The Twenty-Five Dollar Engine

Model Z Fairbanks-Morse

Content Tools

18 Dolbeare Drive Louisiana, MO 63353

An article in the June issue of G.E.M. sort of reminded me of the acquisition of my first antique engine which was about twenty five years ago.

I was born and reared in Eolia, a small town of about 300 people in east central Missouri. They used to have benches on the streets for people to sit and visit. One day I was sitting on a bench talking to a Mr. Horace Hoskins who was about 85 years old at the time.

I expressed the desire of obtaining an old engine, and he replied that he had one he no longer needed and would be willing to sell. Then he told me a little of the history of the engine.

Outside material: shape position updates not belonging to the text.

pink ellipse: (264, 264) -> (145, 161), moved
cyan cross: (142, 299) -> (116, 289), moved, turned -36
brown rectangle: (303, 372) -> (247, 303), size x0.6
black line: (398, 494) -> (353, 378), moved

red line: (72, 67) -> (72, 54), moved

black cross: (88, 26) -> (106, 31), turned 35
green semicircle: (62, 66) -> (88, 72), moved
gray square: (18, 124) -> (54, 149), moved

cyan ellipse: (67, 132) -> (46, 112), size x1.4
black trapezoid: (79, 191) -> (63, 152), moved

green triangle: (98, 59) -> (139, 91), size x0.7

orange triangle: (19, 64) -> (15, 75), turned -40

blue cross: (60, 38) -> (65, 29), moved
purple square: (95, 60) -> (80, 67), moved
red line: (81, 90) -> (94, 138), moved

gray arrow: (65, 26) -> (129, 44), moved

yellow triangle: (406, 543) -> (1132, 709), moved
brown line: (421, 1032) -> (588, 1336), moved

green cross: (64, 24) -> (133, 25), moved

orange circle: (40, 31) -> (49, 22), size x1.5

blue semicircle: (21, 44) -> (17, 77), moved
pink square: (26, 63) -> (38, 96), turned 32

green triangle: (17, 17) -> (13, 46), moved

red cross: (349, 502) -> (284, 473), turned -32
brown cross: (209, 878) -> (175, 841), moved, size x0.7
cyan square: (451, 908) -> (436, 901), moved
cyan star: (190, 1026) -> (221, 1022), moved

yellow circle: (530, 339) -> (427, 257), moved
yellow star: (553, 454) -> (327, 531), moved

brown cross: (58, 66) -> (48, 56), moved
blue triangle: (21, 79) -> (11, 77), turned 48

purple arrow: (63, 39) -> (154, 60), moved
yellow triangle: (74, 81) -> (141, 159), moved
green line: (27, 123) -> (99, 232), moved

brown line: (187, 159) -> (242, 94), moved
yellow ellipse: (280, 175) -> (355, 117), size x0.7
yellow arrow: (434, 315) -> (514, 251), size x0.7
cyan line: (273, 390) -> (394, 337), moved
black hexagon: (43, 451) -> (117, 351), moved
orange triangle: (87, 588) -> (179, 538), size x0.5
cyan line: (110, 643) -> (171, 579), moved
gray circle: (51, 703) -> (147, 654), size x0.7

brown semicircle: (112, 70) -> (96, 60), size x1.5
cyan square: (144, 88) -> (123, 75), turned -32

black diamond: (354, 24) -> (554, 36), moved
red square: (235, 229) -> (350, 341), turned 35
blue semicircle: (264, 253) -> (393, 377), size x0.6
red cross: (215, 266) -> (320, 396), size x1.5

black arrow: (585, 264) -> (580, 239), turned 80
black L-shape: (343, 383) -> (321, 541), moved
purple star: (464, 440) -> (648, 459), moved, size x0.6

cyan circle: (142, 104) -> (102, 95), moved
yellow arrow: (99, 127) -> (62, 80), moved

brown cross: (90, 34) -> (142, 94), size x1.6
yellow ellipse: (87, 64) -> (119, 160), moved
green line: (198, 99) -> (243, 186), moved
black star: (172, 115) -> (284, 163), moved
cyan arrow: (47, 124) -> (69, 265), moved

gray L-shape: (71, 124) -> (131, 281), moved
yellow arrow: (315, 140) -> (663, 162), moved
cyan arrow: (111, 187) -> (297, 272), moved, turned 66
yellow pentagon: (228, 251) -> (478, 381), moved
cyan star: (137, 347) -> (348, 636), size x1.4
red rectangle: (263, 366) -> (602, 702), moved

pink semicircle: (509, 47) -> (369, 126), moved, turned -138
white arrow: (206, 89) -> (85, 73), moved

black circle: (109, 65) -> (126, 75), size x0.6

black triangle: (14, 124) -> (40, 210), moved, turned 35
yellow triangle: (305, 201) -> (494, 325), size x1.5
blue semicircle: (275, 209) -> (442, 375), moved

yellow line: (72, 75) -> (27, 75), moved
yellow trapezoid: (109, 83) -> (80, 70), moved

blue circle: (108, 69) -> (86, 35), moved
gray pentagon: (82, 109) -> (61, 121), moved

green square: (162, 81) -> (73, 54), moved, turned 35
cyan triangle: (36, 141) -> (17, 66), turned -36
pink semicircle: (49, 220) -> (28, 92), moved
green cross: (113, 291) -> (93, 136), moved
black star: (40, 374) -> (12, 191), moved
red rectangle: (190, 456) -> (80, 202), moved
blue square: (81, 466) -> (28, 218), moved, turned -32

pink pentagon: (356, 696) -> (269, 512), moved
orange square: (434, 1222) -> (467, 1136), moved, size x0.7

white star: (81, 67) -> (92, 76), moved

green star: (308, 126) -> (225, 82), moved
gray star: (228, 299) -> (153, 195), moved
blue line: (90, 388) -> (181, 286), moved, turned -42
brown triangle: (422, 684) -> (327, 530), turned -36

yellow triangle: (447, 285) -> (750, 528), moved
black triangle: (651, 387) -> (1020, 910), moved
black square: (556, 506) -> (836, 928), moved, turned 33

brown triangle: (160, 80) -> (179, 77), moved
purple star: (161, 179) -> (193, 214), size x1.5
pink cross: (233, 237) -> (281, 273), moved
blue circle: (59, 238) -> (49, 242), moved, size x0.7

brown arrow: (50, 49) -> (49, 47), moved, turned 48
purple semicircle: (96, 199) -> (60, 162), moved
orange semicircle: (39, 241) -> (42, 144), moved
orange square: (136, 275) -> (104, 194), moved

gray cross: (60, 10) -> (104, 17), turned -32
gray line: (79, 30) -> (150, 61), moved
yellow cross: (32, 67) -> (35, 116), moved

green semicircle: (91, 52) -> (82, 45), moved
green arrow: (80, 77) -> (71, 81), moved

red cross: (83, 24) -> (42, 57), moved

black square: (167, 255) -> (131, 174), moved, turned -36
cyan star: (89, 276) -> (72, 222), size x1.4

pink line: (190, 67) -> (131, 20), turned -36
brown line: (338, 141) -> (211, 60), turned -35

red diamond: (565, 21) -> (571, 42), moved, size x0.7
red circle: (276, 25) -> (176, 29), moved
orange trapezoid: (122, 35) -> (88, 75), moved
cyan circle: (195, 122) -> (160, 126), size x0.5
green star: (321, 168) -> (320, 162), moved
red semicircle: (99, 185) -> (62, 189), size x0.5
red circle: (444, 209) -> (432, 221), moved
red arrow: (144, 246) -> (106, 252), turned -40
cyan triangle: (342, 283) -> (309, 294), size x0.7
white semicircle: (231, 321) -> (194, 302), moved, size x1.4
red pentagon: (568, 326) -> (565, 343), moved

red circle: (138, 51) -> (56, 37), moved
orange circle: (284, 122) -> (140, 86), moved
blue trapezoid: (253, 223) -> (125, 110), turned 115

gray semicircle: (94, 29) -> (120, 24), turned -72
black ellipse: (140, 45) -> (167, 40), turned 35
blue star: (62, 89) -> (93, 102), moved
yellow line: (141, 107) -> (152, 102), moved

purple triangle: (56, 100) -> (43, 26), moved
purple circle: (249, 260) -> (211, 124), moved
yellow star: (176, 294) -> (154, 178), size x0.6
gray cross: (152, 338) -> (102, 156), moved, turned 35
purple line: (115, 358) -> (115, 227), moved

This engine is a 1? HP model Z Fairbanks-Morse. John Booloodian, who operated a candy kitchen and ice cream parlor in Eolia bought this engine new in 1916 for twenty-five dollars. He used the engine on a five gallon ice cream freezer from 1916 until 1925 when electric power was brought into town. At that time Mr. Booloodian replaced this engine with an electric motor. Mr. Hoskins bought the engine from Mr. Booloodian. Mr. Hoskins said, 'Mr. Booloodian stated that he got twenty five dollars worth of good out of it so he would sell it to me for twenty five dollars.' Mr. Hoskins used this engine on a water pump for a while. Then, as he was a carpenter, he put the engine on a concrete mixer and it was used that way for years. When I asked Mr. Hoskins how much he wanted for it, he gave a little laugh and said, 'Well, I paid Johnnie twenty-five dollars for it, and I guess I got twenty-five dollars worth of good out of it, so I will sell it to you for twenty five dollars.'

I never have been able to figure out their reasoning, but you may be assured I have not got my twenty-five dollars worth of good out of it yet and I don't think it likely I will. In other words, it is not for sale!

I thought I was buying only the engine, but he sold me the complete mixer. He had mounted it on a wood frame, which was about rotted out. Later, I loaned the mixer to my good friend Clarence Fischer of Clarksville, MO, who by the way is retired as a field-man for the John Deere Company. Mr. Fischer, a man of many talents, and a good craftsman, decided to rebuild the frame of the mixer. He used steel and really did a wonderful job. It should last forever and that's a long time.

Of all the use this engine had during the years, it is still in its original configuration and has never been overhauled. It starts easy and runs good, and if you stay with the mixer for 8 hours you will know you have done a day's work.